From the openSUSE news website:
The wait is over and a new era begins for openSUSE releases. Contributors, friends and fans can now download the first Linux hybrid distro openSUSE Leap 42.1. Since the last release, exactly one year ago, openSUSE transformed its development process to create an entirely new type of hybrid Linux distribution called openSUSE Leap.
Version 42.1 is the first version of openSUSE Leap that uses source from SUSE Linux Enterprise (SLE) providing a level of stability that will prove to be unmatched by other Linux distributions. Bonding community development and enterprise reliability provides more cohesion for the project and its contributor's maintenance updates. openSUSE Leap will benefit from the enterprise maintenance effort and will have some of the same packages and updates as SLE, which is different from previous openSUSE versions that created separate maintenance streams.
Community developers provide an equal level of contribution to Leap and upstream projects to the release, which bridges a gap between matured packages and newer packages found in openSUSE's other distribution Tumbleweed.
Since the move was such a shift from previous versions, a new version number and version naming strategy was adapted to reflect the change. The SLE sources come from SUSE's soon to be released SLE 12 Service Pack 1 (SP1). The naming strategy is SLE 12 SP1 or 12.1 + 30 = openSUSE Leap 42.1. Many have asked why 42, but SUSE and openSUSE have a tradition of starting big ideas with a four and two, a reference to The Hitchhiker's Guide to the Galaxy.
(Score: 0) by Anonymous Coward on Thursday November 05 2015, @05:35PM
Isn't that exactly what Ubuntu is? A long term support edition (Debian) with newer repositories added on top.
(Score: 0) by Anonymous Coward on Thursday November 05 2015, @10:14PM
Yup! But this one is new... And hybrid, must be green like the cars?

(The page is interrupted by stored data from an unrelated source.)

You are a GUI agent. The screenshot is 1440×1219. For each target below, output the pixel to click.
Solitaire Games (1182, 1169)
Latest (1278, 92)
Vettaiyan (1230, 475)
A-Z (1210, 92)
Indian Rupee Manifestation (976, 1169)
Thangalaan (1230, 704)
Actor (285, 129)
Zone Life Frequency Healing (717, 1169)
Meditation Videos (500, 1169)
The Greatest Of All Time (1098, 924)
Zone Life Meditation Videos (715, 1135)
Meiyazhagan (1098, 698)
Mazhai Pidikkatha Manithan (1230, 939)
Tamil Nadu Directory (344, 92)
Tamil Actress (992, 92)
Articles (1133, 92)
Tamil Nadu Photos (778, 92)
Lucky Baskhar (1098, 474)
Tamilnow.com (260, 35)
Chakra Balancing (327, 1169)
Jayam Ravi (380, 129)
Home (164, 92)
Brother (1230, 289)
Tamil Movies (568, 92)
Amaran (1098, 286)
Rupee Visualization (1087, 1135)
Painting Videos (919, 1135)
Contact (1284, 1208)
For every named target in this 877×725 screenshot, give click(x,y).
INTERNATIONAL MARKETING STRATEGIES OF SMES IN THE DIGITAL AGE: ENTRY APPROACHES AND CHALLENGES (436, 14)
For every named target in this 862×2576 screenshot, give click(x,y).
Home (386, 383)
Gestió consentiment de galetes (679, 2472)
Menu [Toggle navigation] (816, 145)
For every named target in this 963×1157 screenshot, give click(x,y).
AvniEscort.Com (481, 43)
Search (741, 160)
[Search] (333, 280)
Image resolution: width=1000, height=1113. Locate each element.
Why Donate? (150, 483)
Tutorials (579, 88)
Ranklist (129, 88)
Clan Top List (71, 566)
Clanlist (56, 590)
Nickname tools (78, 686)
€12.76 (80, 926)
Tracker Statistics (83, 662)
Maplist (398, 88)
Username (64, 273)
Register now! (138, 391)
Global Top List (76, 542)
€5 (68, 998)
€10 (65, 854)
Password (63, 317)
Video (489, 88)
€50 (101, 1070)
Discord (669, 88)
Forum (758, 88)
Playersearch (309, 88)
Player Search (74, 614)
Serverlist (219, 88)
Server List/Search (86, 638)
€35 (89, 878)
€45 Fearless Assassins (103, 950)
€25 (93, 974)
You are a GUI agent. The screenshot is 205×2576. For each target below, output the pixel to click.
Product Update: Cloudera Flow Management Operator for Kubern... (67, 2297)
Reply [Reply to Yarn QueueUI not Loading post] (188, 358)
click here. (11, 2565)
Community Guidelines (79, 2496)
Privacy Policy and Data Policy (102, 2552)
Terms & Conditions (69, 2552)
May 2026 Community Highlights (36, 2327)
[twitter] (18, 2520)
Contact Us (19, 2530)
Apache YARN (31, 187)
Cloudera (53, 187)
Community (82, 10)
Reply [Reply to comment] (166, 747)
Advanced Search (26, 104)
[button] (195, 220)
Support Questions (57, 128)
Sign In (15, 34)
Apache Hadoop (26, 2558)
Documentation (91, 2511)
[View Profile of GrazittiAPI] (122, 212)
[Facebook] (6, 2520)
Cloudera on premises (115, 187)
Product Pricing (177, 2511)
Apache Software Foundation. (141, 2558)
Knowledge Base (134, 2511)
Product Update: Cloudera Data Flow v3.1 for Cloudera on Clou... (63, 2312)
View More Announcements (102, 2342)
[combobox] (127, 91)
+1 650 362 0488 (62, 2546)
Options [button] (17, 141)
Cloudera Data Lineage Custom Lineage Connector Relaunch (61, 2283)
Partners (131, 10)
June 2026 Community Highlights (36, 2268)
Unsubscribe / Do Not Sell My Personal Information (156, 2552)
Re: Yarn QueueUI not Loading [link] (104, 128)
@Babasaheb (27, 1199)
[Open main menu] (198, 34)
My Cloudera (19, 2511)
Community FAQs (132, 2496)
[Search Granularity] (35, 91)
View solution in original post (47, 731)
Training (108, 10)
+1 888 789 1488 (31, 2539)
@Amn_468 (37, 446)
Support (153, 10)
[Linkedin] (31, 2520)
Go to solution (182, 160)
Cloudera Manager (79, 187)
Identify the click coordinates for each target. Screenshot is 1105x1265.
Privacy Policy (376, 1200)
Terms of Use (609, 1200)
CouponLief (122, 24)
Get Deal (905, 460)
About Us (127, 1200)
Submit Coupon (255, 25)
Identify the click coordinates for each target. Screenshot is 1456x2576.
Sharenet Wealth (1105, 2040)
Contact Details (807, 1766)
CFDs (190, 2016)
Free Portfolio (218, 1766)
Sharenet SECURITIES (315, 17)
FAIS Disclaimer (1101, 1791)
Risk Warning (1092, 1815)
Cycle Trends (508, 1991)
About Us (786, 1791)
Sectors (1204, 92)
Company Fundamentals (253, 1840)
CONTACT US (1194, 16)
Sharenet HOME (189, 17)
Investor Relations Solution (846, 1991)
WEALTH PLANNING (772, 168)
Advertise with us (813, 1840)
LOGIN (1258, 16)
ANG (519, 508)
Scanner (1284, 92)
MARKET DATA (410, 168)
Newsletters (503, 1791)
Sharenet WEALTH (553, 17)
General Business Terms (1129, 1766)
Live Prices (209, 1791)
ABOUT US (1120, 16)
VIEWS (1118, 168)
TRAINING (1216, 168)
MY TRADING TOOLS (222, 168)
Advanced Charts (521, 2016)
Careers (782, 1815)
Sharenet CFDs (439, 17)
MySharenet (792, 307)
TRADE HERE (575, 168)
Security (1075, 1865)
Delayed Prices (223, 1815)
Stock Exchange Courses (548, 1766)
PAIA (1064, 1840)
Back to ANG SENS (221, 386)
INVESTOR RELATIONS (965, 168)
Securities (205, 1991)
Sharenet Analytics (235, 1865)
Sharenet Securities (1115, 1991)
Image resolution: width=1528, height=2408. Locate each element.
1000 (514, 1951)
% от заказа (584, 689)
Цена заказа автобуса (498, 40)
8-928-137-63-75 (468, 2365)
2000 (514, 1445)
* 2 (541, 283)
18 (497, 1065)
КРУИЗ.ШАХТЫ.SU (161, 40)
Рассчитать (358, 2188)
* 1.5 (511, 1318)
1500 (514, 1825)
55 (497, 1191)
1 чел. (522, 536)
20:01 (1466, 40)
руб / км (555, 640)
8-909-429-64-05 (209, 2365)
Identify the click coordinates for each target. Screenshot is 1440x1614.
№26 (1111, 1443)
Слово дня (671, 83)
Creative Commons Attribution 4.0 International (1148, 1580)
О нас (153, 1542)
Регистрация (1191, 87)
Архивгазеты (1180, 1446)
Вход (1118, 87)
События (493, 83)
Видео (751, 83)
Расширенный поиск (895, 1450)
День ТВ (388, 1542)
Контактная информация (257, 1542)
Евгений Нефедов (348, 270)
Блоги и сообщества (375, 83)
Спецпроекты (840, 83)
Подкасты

(Score: 0) by Anonymous Coward on Friday November 06 2015, @01:42AM
Not gas/electric, more like a mule. Makes me wonder which it has more of: hybrid vigor, or hybrid sterility?
(Score: 2) by Runaway1956 on Friday November 06 2015, @12:12AM
Uhhhhh - no. Ubuntu is not Debian. Ubuntu is based on Debian, but it's not Debian. Linux Mint people understand that. They offer Mint, based on Ubuntu, and LMDE, based on Debian. I was an early adopter of Ubuntu, but I dropped it because it departs so far from what Debian is all about.